Instructor: Yolanda Reinoso Barzallo

Yolanda holds a CELTA Cambridge, a Juris Doctorate, and a Master of Public Administration. She is a published author of fiction in Spanish.

'Venir' means 'to come' and you need this verb often in daily conversations. This lesson covers the future and conditional tenses of this verb. You get some great examples from real life conversations.

'Will Come' vs. 'Would Come'

Imagine you want to assure someone that you will attend their get together: 'I will come to the party'. You use the future tense when you say a sentence like this one. But then, alas! You realize you are double booked that day and have to say: 'I would come to the party, but I am busy that day'... it is a disappointment but you use the conditional form when you say something like that.
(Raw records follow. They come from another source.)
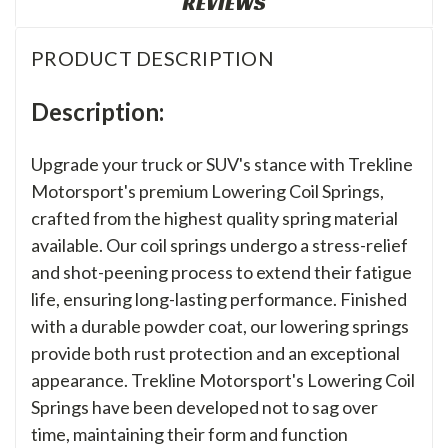
REVIEWS
PRODUCT DESCRIPTION
Description:
Upgrade your truck or SUV's stance with Trekline
Motorsport's premium Lowering Coil Springs,
crafted from the highest quality spring material
available. Our coil springs undergo a stress-relief
and shot-peening process to extend their fatigue
life, ensuring long-lasting performance. Finished
with a durable powder coat, our lowering springs
provide both rust protection and an exceptional
appearance. Trekline Motorsport's Lowering Coil
Springs have been developed not to sag over
time, maintaining their form and function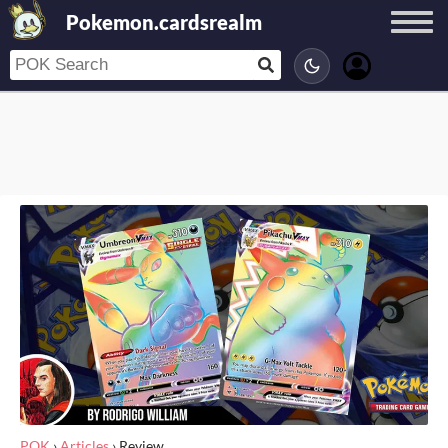
Pokemon.cardsrealm
POK
›
Articles
›
Review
In Spanish, the deal is the same. Venir (beh-NEER) means 'to come' and today we will learn both tenses through separate tables and examples.

Before we begin, it is important to clarify something about venir, because it doesn't work exactly the same as in English. In English, you can say 'I will come to the party' when you receive an invitation and it doesn't matter where you are at the moment you say it.

However, in Spanish, you can only say 'I will come to the party' IF you are at the exact location where the party will take place. This means that the Spanish verb venir is only good if you are in the place where an event will take place. Spanish speakers say instead: 'I will go to the party.' With this idea in mind, we can now begin.

Future of Venir

Subject
Pronoun
Conjugation Pronunciation Translation
yo vendré vehn-DREH I will come
vendrás vehn-DRAHS you (informal, singular) will come
él/ella/usted vendrá vehn-DRAH he/she, you(formal, singular) will come
nosotros/as vendremos vehn-DREH-mohs We (masculine/feminine) will come
vosotros/vosotras vendréis vehn-DREH-ees You (informal, plural) will come
ellos/ellas/ustedes vendrán vehn-DRAHN they (masculine/feminine), you (formal, plural) will come

Now, let's look at some examples, which include a scenario so that you can remember context:

Scenario One: Diego gets to work late today, which happens often. He promises his boss:

  • Siempre vendré al trabajo a tiempo de hoy en adelante. (I will always come to work on time from now on)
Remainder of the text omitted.